Currently failing at basic probability…
Given a sequence of items, linear search means looking at each in turn and seeing if it's the one we're looking for. (I.e. in the worst case, it's the last item in the sequence or not in the sequence at all and we'll have to look at all items to find it/determine it's not there.)
How many elements of the input sequence need to be checked on average, assuming that the element being searched for is equally likely to be any element in the array?
Ok, we know two things:
- the element we're looking for is in the array
- P[the i-th item is the one we're looking for] = $\frac{1}{n}$ for all $i\in\{1,..,n\}$
And I think I'm supposed to get $\frac{n+1}{2}$ or $\frac{n}{2}$ or something thereabout.

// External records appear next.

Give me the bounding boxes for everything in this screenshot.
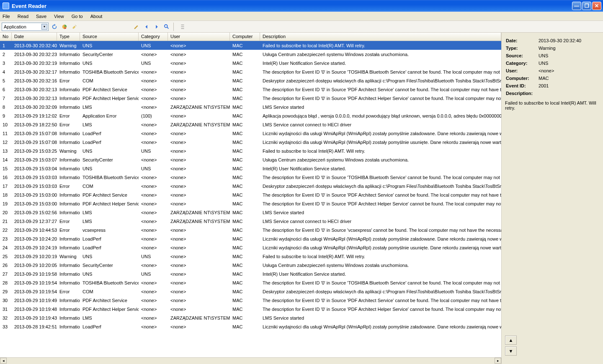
horizontal-scrollbar[interactable]: ◂ ▸	[0, 357, 501, 364]
table-row[interactable]: 142013-09-29 15:03:07InformationSecurity…	[0, 155, 501, 164]
detail-date-label: Date:	[505, 37, 538, 44]
table-row[interactable]: 162013-09-29 15:03:03InformationTOSHIBA …	[0, 173, 501, 182]
close-button[interactable]: ✕	[592, 2, 601, 10]
table-row[interactable]: 122013-09-29 15:07:08InformationLoadPerf…	[0, 138, 501, 146]
table-row[interactable]: 182013-09-29 15:03:00InformationPDF Arch…	[0, 190, 501, 199]
column-description[interactable]: Description	[260, 33, 501, 41]
detail-eventid-value: 2001	[538, 82, 600, 90]
table-row[interactable]: 62013-09-30 20:32:13InformationPDF Archi…	[0, 85, 501, 94]
menu-bar: FileReadSaveViewGo toAbout	[0, 12, 603, 21]
table-row[interactable]: 152013-09-29 15:03:04InformationUNSUNS<n…	[0, 164, 501, 173]
nav-up-button[interactable]: ▲	[505, 336, 517, 345]
window-title: Event Reader	[12, 3, 572, 9]
table-row[interactable]: 282013-09-29 10:19:54InformationTOSHIBA …	[0, 278, 501, 287]
edit-icon[interactable]	[132, 23, 141, 31]
table-row[interactable]: 292013-09-29 10:19:54ErrorCOM<none><none…	[0, 287, 501, 296]
detail-source-value: UNS	[538, 52, 600, 59]
table-row[interactable]: 92013-09-29 19:12:02ErrorApplication Err…	[0, 111, 501, 120]
detail-source-label: Source:	[505, 52, 538, 59]
table-row[interactable]: 212013-09-29 12:37:27ErrorLMS<none>ZARZĄ…	[0, 217, 501, 226]
table-row[interactable]: 22013-09-30 20:32:23InformationSecurityC…	[0, 50, 501, 59]
table-row[interactable]: 172013-09-29 15:03:03ErrorCOM<none><none…	[0, 182, 501, 190]
column-no[interactable]: No	[0, 33, 12, 41]
maximize-button[interactable]: ❐	[582, 2, 591, 10]
table-row[interactable]: 242013-09-29 10:24:19InformationLoadPerf…	[0, 243, 501, 252]
column-user[interactable]: User	[168, 33, 230, 41]
detail-computer-label: Computer:	[505, 74, 538, 82]
table-row[interactable]: 102013-09-29 18:22:50ErrorLMS<none>ZARZĄ…	[0, 120, 501, 129]
detail-panel: Date:2013-09-30 20:32:40 Type:Warning So…	[502, 33, 603, 364]
nav-down-button[interactable]: ▼	[505, 346, 517, 356]
menu-file[interactable]: File	[3, 14, 10, 19]
menu-save[interactable]: Save	[36, 14, 46, 19]
detail-eventid-label: Event ID:	[505, 82, 538, 90]
log-combo[interactable]: Application ▾	[2, 23, 49, 31]
minimize-button[interactable]: —	[572, 2, 581, 10]
table-row[interactable]: 12013-09-30 20:32:40WarningUNSUNS<none>M…	[0, 41, 501, 50]
detail-description-label: Description:	[505, 90, 538, 97]
table-row[interactable]: 132013-09-29 15:03:25WarningUNSUNS<none>…	[0, 146, 501, 155]
table-row[interactable]: 262013-09-29 10:20:05InformationSecurity…	[0, 261, 501, 269]
table-row[interactable]: 32013-09-30 20:32:19InformationUNSUNS<no…	[0, 59, 501, 67]
column-date[interactable]: Date	[12, 33, 57, 41]
pie-icon[interactable]	[60, 23, 69, 31]
detail-category-value: UNS	[538, 59, 600, 67]
table-row[interactable]: 202013-09-29 15:02:56InformationLMS<none…	[0, 208, 501, 217]
table-row[interactable]: 332013-09-28 19:42:51InformationLoadPerf…	[0, 322, 501, 331]
svg-point-1	[165, 24, 168, 27]
next-icon[interactable]	[152, 23, 161, 31]
detail-category-label: Category:	[505, 59, 538, 67]
chevron-down-icon[interactable]: ▾	[41, 24, 47, 30]
table-row[interactable]: 112013-09-29 15:07:08InformationLoadPerf…	[0, 129, 501, 138]
table-row[interactable]: 312013-09-29 10:19:48InformationPDF Arch…	[0, 305, 501, 313]
detail-date-value: 2013-09-30 20:32:40	[538, 37, 600, 44]
scroll-left-icon[interactable]: ◂	[0, 358, 7, 364]
menu-view[interactable]: View	[54, 14, 64, 19]
column-category[interactable]: Category	[139, 33, 168, 41]
prev-icon[interactable]	[142, 23, 151, 31]
table-row[interactable]: 302013-09-29 10:19:49InformationPDF Arch…	[0, 296, 501, 305]
app-icon	[3, 3, 9, 9]
grid-header: NoDateTypeSourceCategoryUserComputerDesc…	[0, 33, 501, 41]
detail-type-label: Type:	[505, 44, 538, 52]
clear-icon[interactable]	[70, 23, 79, 31]
table-row[interactable]: 82013-09-30 20:32:09InformationLMS<none>…	[0, 103, 501, 111]
table-row[interactable]: 222013-09-29 10:44:53Errorvcsexpress<non…	[0, 226, 501, 234]
table-row[interactable]: 252013-09-29 10:20:19WarningUNSUNS<none>…	[0, 252, 501, 261]
table-row[interactable]: 322013-09-29 10:19:43InformationLMS<none…	[0, 313, 501, 322]
column-type[interactable]: Type	[57, 33, 80, 41]
table-row[interactable]: 52013-09-30 20:32:16ErrorCOM<none><none>…	[0, 76, 501, 85]
column-source[interactable]: Source	[80, 33, 139, 41]
format-icon[interactable]	[178, 23, 187, 31]
detail-user-value: <none>	[538, 67, 600, 74]
column-computer[interactable]: Computer	[230, 33, 260, 41]
detail-user-label: User:	[505, 67, 538, 74]
event-grid: NoDateTypeSourceCategoryUserComputerDesc…	[0, 33, 502, 364]
menu-read[interactable]: Read	[18, 14, 28, 19]
find-icon[interactable]	[162, 23, 171, 31]
grid-body[interactable]: 12013-09-30 20:32:40WarningUNSUNS<none>M…	[0, 41, 501, 357]
table-row[interactable]: 232013-09-29 10:24:20InformationLoadPerf…	[0, 234, 501, 243]
detail-type-value: Warning	[538, 44, 600, 52]
table-row[interactable]: 42013-09-30 20:32:17InformationTOSHIBA B…	[0, 67, 501, 76]
table-row[interactable]: 272013-09-29 10:19:58InformationUNSUNS<n…	[0, 269, 501, 278]
table-row[interactable]: 72013-09-30 20:32:13InformationPDF Archi…	[0, 94, 501, 103]
menu-about[interactable]: About	[90, 14, 103, 19]
title-bar: Event Reader — ❐ ✕	[0, 0, 603, 12]
detail-description-value: Failed to subscribe to local Intel(R) AM…	[505, 100, 600, 110]
toolbar: Application ▾	[0, 21, 603, 33]
refresh-icon[interactable]	[50, 23, 59, 31]
log-combo-value: Application	[4, 24, 26, 29]
table-row[interactable]: 192013-09-29 15:03:00InformationPDF Arch…	[0, 199, 501, 208]
detail-computer-value: MAC	[538, 74, 600, 82]
scroll-right-icon[interactable]: ▸	[495, 358, 501, 364]
menu-go-to[interactable]: Go to	[72, 14, 83, 19]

Let $X$ be the number of items the linear search algorithm is looking at.
$$\begin{align} P[X=1] &= \frac{1}{n} \\ P[X=2] &= \left(1-\frac{1}{n}\right)\frac{1}{n} \\ P[X=3] &= \left(1-\frac{1}{n}\right)^2\frac{1}{n} \\ & \ \ \vdots \\ \end{align}$$
So
$$\begin{align} \mathbb{E}(X) &= \sum_{i=1}^n i\left(1-\frac{1}{n}\right)^{i-1}\frac{1}{n} \\ &= \frac{1}{n}\sum_{i=1}^n i\left(1-\frac{1}{n}\right)^{i-1} \\ \end{align}$$
That's not something I want to solve myself, so I gave it to Wolfram Alpha and got
$$\left(1-2\left(\frac{n-1}{n}\right)^n\right)n$$
This doesn't look particularly close.
Where did I go wrong?
Assuming that there is exactly one item of interest: $$P[X=i]=\frac1n\text{ for }1\le i\le n$$ $$E[X]=\sum_{i=1}^n\frac in=\frac1n\sum_{i=1}^ni=\frac{n(n+1)}{2n}=\frac{n+1}2$$ If $P[X=i]=\left(1-\frac1n\right)^{i-1}\frac1n$ instead then there is a geometric distribution, which can be realised as (say) there are $n$ rolls of an $n$-sided die and we are searching for the first 1 rolled. Here there is an extra $\left(1-\frac1n\right)^n$ probability of doing $n$ comparisons and not finding the desired item, leading to the expectation in this case as $$\left(1-2\left(\frac{n-1}n\right)^n+\left(1-\frac1n\right)^n\right)n$$ $$=\left(1-\left(1-\frac1n\right)^n\right)n$$ which is different from $\frac{n+1}2$ because the desired element may appear more than once in the array.